[[ Information provided, beginning ]]

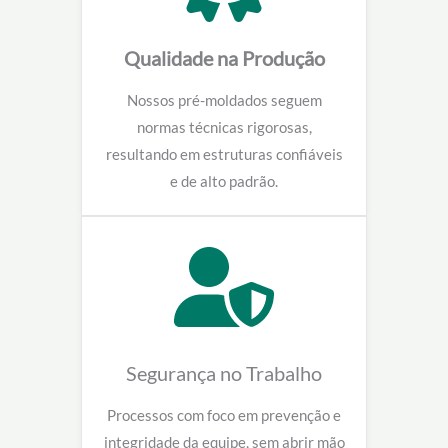
Qualidade na Produção
Nossos pré-moldados seguem
normas técnicas rigorosas,
resultando em estruturas confiáveis
e de alto padrão.
Segurança no Trabalho
Processos com foco em prevenção e
integridade da equipe, sem abrir mão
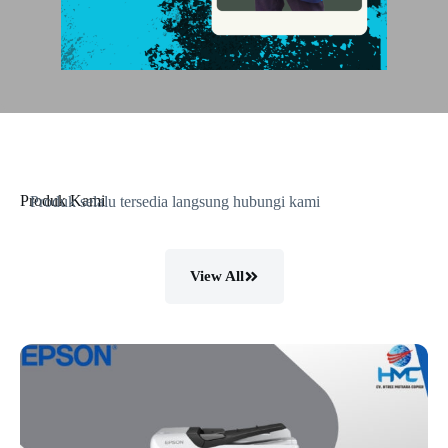
Produk Kami
Produk selalu tersedia langsung hubungi kami
View All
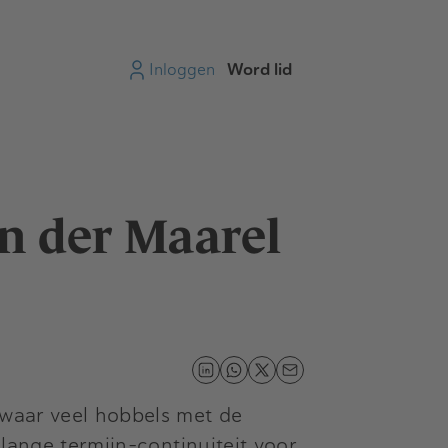
Inloggen
Word lid
n der Maarel
 waar veel hobbels met de
 lange termijn-continuiteit voor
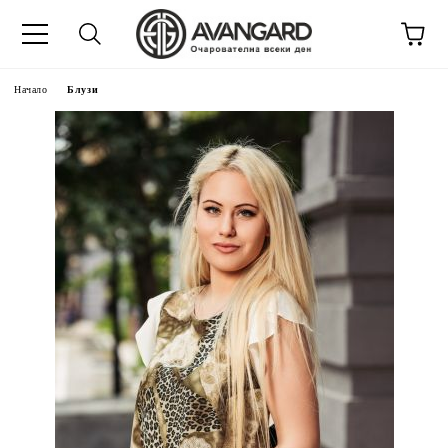
Начало
Блузи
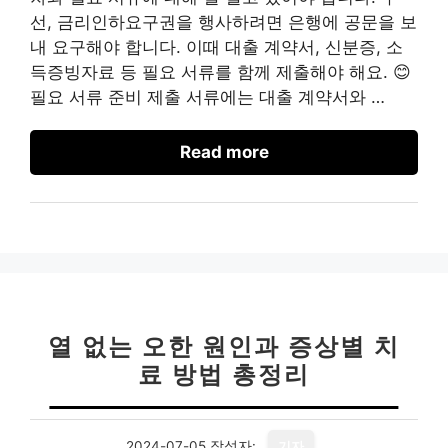
선, 금리인하요구권을 행사하려면 은행에 공문을 보
내 요구해야 합니다. 이때 대출 계약서, 신분증, 소
득증빙자료 등 필요 서류를 함께 제출해야 해요. 😊
필요 서류 준비 제출 서류에는 대출 계약서와 …
Read more
열 없는 오한 원인과 증상별 치
료 방법 총정리
2024-07-05
작성자:
기자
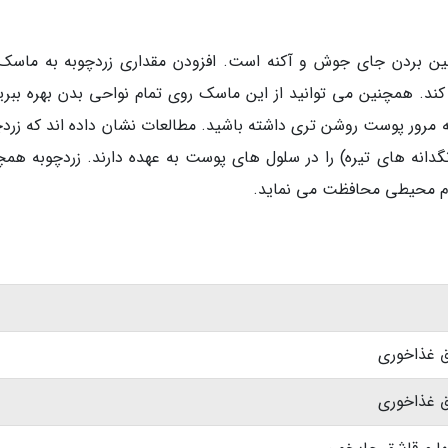
ین بردن جای جوش و آکنه است. افزودن مقداری زردچوبه به ماسک 
د. همچنین می توانید از این ماسک روی تمام نواحی بدن بهره ببرید
به مرور پوست روشن تری داشته باشید. مطالعات نشان داده اند که زردچ
نگدانه های تیره) را در سلول های پوست به عهده دارند. زردچوبه همچ
وم محیطی محافظت می نماید.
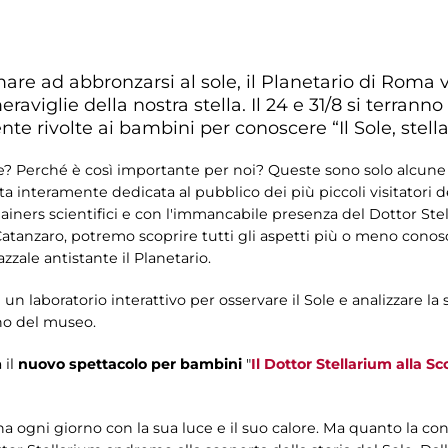
re ad abbronzarsi al sole, il Planetario di Roma vi 
raviglie della nostra stella. Il 24 e 31/8 si terrann
ente rivolte ai bambini per conoscere “Il Sole, stell
de? Perché è così importante per noi? Queste sono solo alcun
interamente dedicata al pubblico dei più piccoli visitatori d
plainers scientifici e con l'immancabile presenza del Dottor S
atanzaro, potremo scoprire tutti gli aspetti più o meno conosci
zzale antistante il Planetario.
 un laboratorio interattivo per osservare il Sole e analizzare la 
erno del museo.
 il
nuovo spettacolo per bambini
"
Il Dottor Stellarium alla S
agna ogni giorno con la sua luce e il suo calore. Ma quanto la 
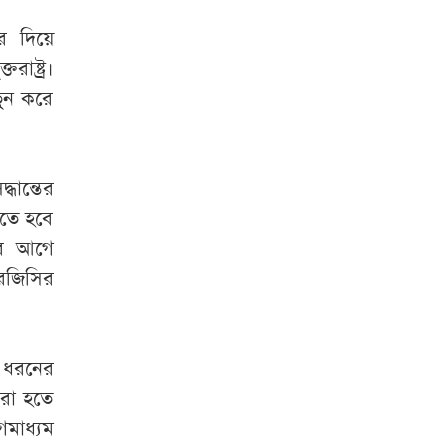
র দিয়ে
ষ্ট্র।
তুন করে
্ধান্তের
ড়তে হবে
এর আগে
আরজিসির
ো ধরনের
করা হতে
মাধ্যম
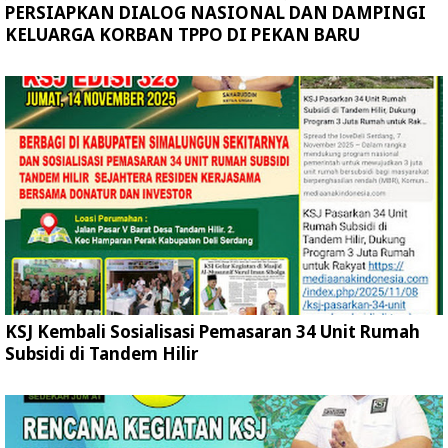
PERSIAPKAN DIALOG NASIONAL DAN DAMPINGI
KELUARGA KORBAN TPPO DI PEKAN BARU
KSJ Kembali Sosialisasi Pemasaran 34 Unit Rumah
Subsidi di Tandem Hilir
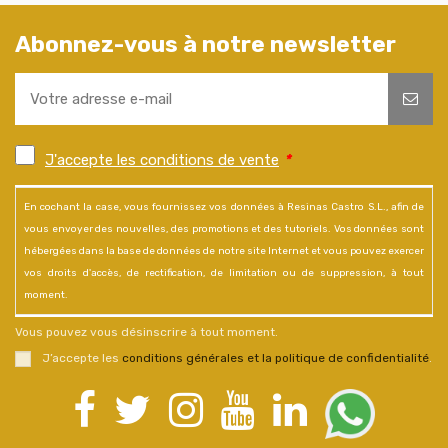
Abonnez-vous à notre newsletter
J'accepte les conditions de vente
*
En cochant la case, vous fournissez vos données à Resinas Castro S.L., afin de
vous envoyer des nouvelles, des promotions et des tutoriels. Vos données sont
hébergées dans la base de données de notre site Internet et vous pouvez exercer
vos droits d'accès, de rectification, de limitation ou de suppression, à tout
moment.
Vous pouvez vous désinscrire à tout moment.
J’accepte les
conditions générales et la politique de confidentialité
.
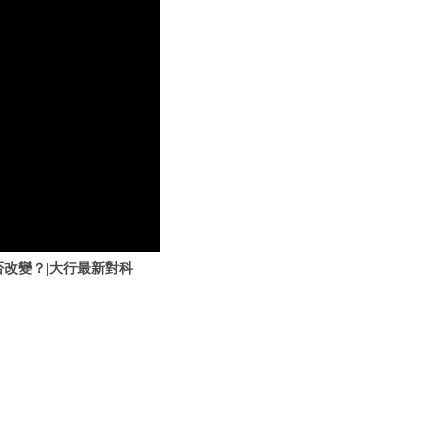
會否改變？|大行最新對科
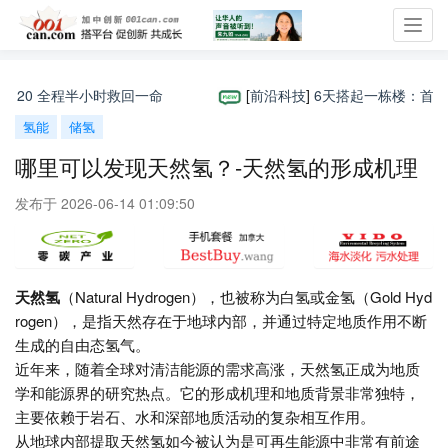
Toggl
navig
 全程半小时救回一命
[
前沿科技
]
6天搭起一栋楼：首开集团的
氢能
储氢
哪里可以发现天然氢？-天然氢的形成机理
发布于 2026-06-14 01:09:50
天然氢
（Natural Hydrogen），也被称为白氢或金氢（Gold Hyd
rogen），是指天然存在于地球内部，并通过特定地质作用不断
生成的自由态氢气。
近年来，随着全球对清洁能源的需求高涨，天然氢正成为地质
学和能源界的研究热点。它的形成机理和地质背景非常独特，
主要依赖于岩石、水和深部地质活动的复杂相互作用。
从地球内部提取天然氢如今被认为是可再生能源中非常有前途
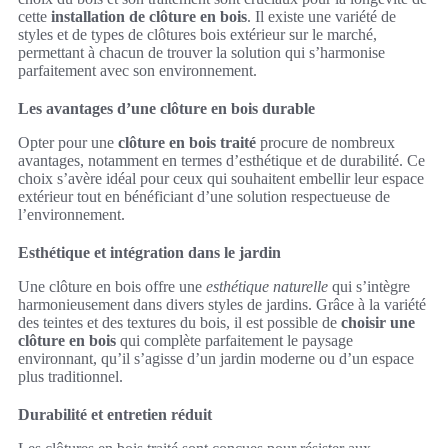
cette
installation de clôture en bois
. Il existe une variété de
styles et de types de clôtures bois extérieur sur le marché,
permettant à chacun de trouver la solution qui s’harmonise
parfaitement avec son environnement.
Les avantages d’une clôture en bois durable
Opter pour une
clôture en bois traité
procure de nombreux
avantages, notamment en termes d’esthétique et de durabilité. Ce
choix s’avère idéal pour ceux qui souhaitent embellir leur espace
extérieur tout en bénéficiant d’une solution respectueuse de
l’environnement.
Esthétique et intégration dans le jardin
Une clôture en bois offre une
esthétique naturelle
qui s’intègre
harmonieusement dans divers styles de jardins. Grâce à la variété
des teintes et des textures du bois, il est possible de
choisir une
clôture en bois
qui complète parfaitement le paysage
environnant, qu’il s’agisse d’un jardin moderne ou d’un espace
plus traditionnel.
Durabilité et entretien réduit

[[ Information provided, end ]]

**To do:**
Within the records, filter for lines that contain the word "dans" and show each one.

**Output for this exercise:**
hébergées dans la base de données de notre site Internet et vous pouvez exercer
Esthétique et intégration dans le jardin
harmonieusement dans divers styles de jardins. Grâce à la variété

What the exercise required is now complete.